HUP_code is the code for the paper "Hierarchical User Profiling for E-commerce Recommender Systems", which is published in WSDM 2020. The code is written in Keras 2.2 and theano 1.0.
HUP_Data is the folder that contains the dataset.
python==2.7
keras==2.2.0
theano=1.0.1
numpy=1.13.1
pandas=0.20.3
sh run.sh
JD Micro Behaviors Datasets.
The datasets are used for research on modeling users' sequential micro-behaviors in "Hierarchical User Profiling for E-commerce Recommender Systems", which is published in WSDM 2020.
The datasets contain users’ micro-behaviors in two product categories “Appliances” and “Computers”, where each line is a sequence of a user’s micro behaviors in a session.
Dataset | JD-Applicances | JD-Computers | Desc |
---|---|---|---|
Users | 6,166,916 | 3,191,573 | users |
Products | 169,856 | 419,388 | SKUs |
Categories | 103 | 93 | Leaf categories |
Number of Micro behaviors | 176,483,033 | 88,766,833 | micro behaviors |
This dataset can be used for research on User Profiling, Recommender Systems, Session-based Recommender Systems, Micro-behaviors Modeling, and so on. To protect the privacy of users, we remove the users' information. This dataset should only be used for research purpose!
Please cite the following paper if you use the data in any way.
@inproceedings{gu2020hierarchical,
title={Hierarchical User Profiling for E-commerce Recommender Systems},
author={Gu, Yulong and Ding, Zhuoye and Wang, Shuaiqiang and Yin, Dawei},
booktitle={Proceedings of the 13th International Conference on Web Search and Data Mining},
pages={223--231},
year={2020}
}
The full dataset can be downloaded from https://drive.google.com/open?id=1kz7Dkq5jQ8WR82xBITyQ7S4vUgBFNsDn.
Each line is a sequence of a user’s micro behaviors in a session.
Each micro-behavior is in the format of "sku + behavior_type + category + time_interval + dwell_time", where "SKU" is id of the product, "behavior_type" is the type of micro-behavior, "category“ is the leaf category of the product, time_interval is the time interval between two consecutive micro behiaviors, dwell_time is the dwell time in each product.

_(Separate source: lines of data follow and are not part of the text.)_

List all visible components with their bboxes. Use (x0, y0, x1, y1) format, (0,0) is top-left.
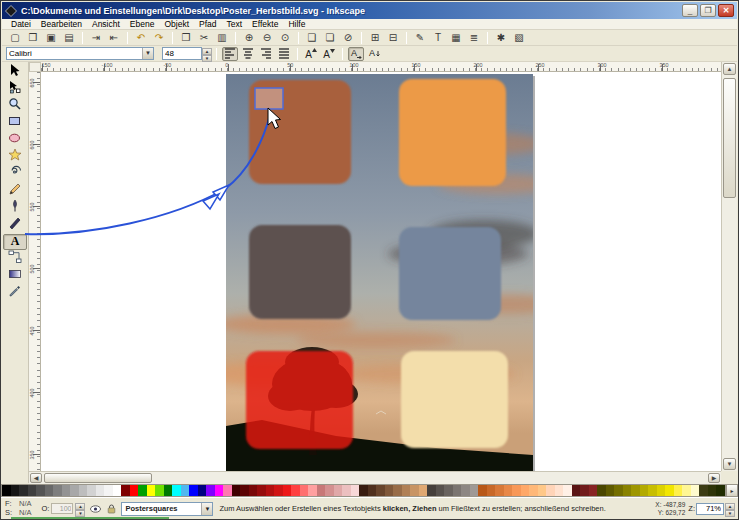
text-dialog-button[interactable]: T (430, 31, 446, 45)
palette-swatch[interactable] (410, 485, 419, 496)
palette-swatch[interactable] (113, 485, 122, 496)
horizontal-scrollbar[interactable]: ◀ ▶ (29, 471, 721, 484)
palette-swatch[interactable] (79, 485, 88, 496)
document-properties-button[interactable]: ▧ (511, 31, 527, 45)
font-size-combo[interactable] (162, 47, 202, 60)
menu-pfad[interactable]: Pfad (194, 19, 222, 29)
palette-swatch[interactable] (53, 485, 62, 496)
palette-swatch[interactable] (223, 485, 232, 496)
palette-swatch[interactable] (623, 485, 632, 496)
palette-swatch[interactable] (461, 485, 470, 496)
palette-swatch[interactable] (708, 485, 717, 496)
palette-swatch[interactable] (181, 485, 190, 496)
align-right-button[interactable] (258, 47, 274, 61)
zoom-input[interactable] (696, 503, 724, 515)
export-button[interactable]: ⇤ (106, 31, 122, 45)
palette-swatch[interactable] (665, 485, 674, 496)
palette-swatch[interactable] (104, 485, 113, 496)
zoom-page-button[interactable]: ⊙ (277, 31, 293, 45)
connector-tool[interactable] (3, 251, 27, 267)
font-size-spinner[interactable]: ▲▼ (202, 48, 212, 60)
chevron-down-icon[interactable]: ▼ (142, 48, 153, 59)
palette-swatch[interactable] (393, 485, 402, 496)
palette-swatch[interactable] (376, 485, 385, 496)
menu-ebene[interactable]: Ebene (125, 19, 160, 29)
scroll-left-icon[interactable]: ◀ (30, 473, 42, 483)
palette-swatch[interactable] (274, 485, 283, 496)
palette-swatch[interactable] (495, 485, 504, 496)
new-document-button[interactable]: ▢ (7, 31, 23, 45)
chevron-down-icon[interactable]: ▼ (201, 503, 212, 515)
scroll-down-icon[interactable]: ▼ (723, 458, 736, 470)
palette-swatch[interactable] (640, 485, 649, 496)
opacity-spinner[interactable]: ▲▼ (75, 503, 85, 514)
menu-hilfe[interactable]: Hilfe (283, 19, 310, 29)
palette-swatch[interactable] (155, 485, 164, 496)
palette-swatch[interactable] (2, 485, 11, 496)
selection-rect[interactable] (255, 88, 283, 109)
vertical-ruler[interactable]: 650600550500450400350 (29, 72, 41, 471)
palette-swatch[interactable] (699, 485, 708, 496)
palette-swatch[interactable] (563, 485, 572, 496)
print-document-button[interactable]: ▤ (61, 31, 77, 45)
text-vertical-button[interactable]: A (366, 47, 382, 61)
palette-swatch[interactable] (614, 485, 623, 496)
zoom-tool[interactable] (3, 98, 27, 114)
menu-datei[interactable]: Datei (6, 19, 36, 29)
layer-visibility-toggle[interactable] (89, 503, 101, 515)
palette-swatch[interactable] (232, 485, 241, 496)
palette-swatch[interactable] (538, 485, 547, 496)
font-size-input[interactable] (163, 48, 201, 59)
palette-swatch[interactable] (546, 485, 555, 496)
ellipse-tool[interactable] (3, 132, 27, 148)
square-mid-left[interactable] (249, 225, 351, 319)
palette-scroll-icon[interactable]: ▸ (726, 484, 738, 497)
menu-objekt[interactable]: Objekt (159, 19, 194, 29)
palette-swatch[interactable] (164, 485, 173, 496)
palette-swatch[interactable] (96, 485, 105, 496)
palette-swatch[interactable] (589, 485, 598, 496)
palette-swatch[interactable] (606, 485, 615, 496)
palette-swatch[interactable] (240, 485, 249, 496)
fill-stroke-indicator[interactable]: F:N/A S:N/A (1, 500, 36, 517)
open-document-button[interactable]: ❒ (25, 31, 41, 45)
palette-swatch[interactable] (529, 485, 538, 496)
text-horizontal-button[interactable]: A (348, 47, 364, 61)
square-mid-right[interactable] (399, 227, 501, 320)
align-center-button[interactable] (240, 47, 256, 61)
palette-swatch[interactable] (368, 485, 377, 496)
opacity-input[interactable] (51, 503, 73, 514)
palette-swatch[interactable] (512, 485, 521, 496)
preferences-button[interactable]: ✱ (493, 31, 509, 45)
palette-swatch[interactable] (716, 485, 725, 496)
align-justify-button[interactable] (276, 47, 292, 61)
duplicate-button[interactable]: ❑ (304, 31, 320, 45)
palette-swatch[interactable] (453, 485, 462, 496)
palette-swatch[interactable] (317, 485, 326, 496)
palette-swatch[interactable] (648, 485, 657, 496)
palette-swatch[interactable] (478, 485, 487, 496)
group-button[interactable]: ⊞ (367, 31, 383, 45)
star-tool[interactable] (3, 149, 27, 165)
copy-button[interactable]: ❐ (178, 31, 194, 45)
restore-button[interactable]: ❐ (700, 4, 716, 17)
palette-swatch[interactable] (504, 485, 513, 496)
square-top-right[interactable] (399, 79, 506, 186)
gradient-tool[interactable] (3, 268, 27, 284)
clone-button[interactable]: ❏ (322, 31, 338, 45)
palette-swatch[interactable] (444, 485, 453, 496)
palette-swatch[interactable] (419, 485, 428, 496)
menu-text[interactable]: Text (222, 19, 248, 29)
menu-bearbeiten[interactable]: Bearbeiten (36, 19, 87, 29)
palette-swatch[interactable] (138, 485, 147, 496)
palette-swatch[interactable] (266, 485, 275, 496)
palette-swatch[interactable] (487, 485, 496, 496)
ungroup-button[interactable]: ⊟ (385, 31, 401, 45)
menu-effekte[interactable]: Effekte (247, 19, 283, 29)
palette-swatch[interactable] (555, 485, 564, 496)
menu-ansicht[interactable]: Ansicht (87, 19, 125, 29)
layer-selector[interactable]: Postersquares ▼ (121, 502, 213, 516)
vertical-scrollbar[interactable]: ▲ ▼ (721, 62, 737, 471)
spiral-tool[interactable] (3, 166, 27, 182)
scroll-right-icon[interactable]: ▶ (708, 473, 720, 483)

For example, "1993092+7+870+22+27" is a micro-behavior, which means that a user read the specification of product "1993092" (in the leaf category "870"). The time interval between this micro behavior and next micro behavior is 22 seconds. The user spends 27 seconds in this product.
"SKU", which is Short for "Stock Keeping Unit", is the alias of product (i.e. item) in E-commerce.
For a SKU "1993092" in the "JD-Applicances" Dataset, the information of the item is in the webpage "https://item.jd.com/1993092.html".
behavior_type | Micro behaviors | Description |
---|---|---|
1 | Home2Product | Browse the product from the homepage |
2 | ShopList2Product | Browse the product from the category page |
3 | Sale2Product | Browse the product from the sale page |
4 | Cart2Product | Browse the product from the carted page |
5 | SearchList2Product | Browse the product from the searched results |
6 | Detail_comments | Read the comments of the product |
7 | Detail_specification | Read the specification of the product |
8 | Detail_bottom | Read the bottom of page of the product |
9 | Cart | Add the product to the shopping cart |
10 | Order | Make an order |
It is the leaf category of a product.
Time intervals is the time between two micro-behaviors.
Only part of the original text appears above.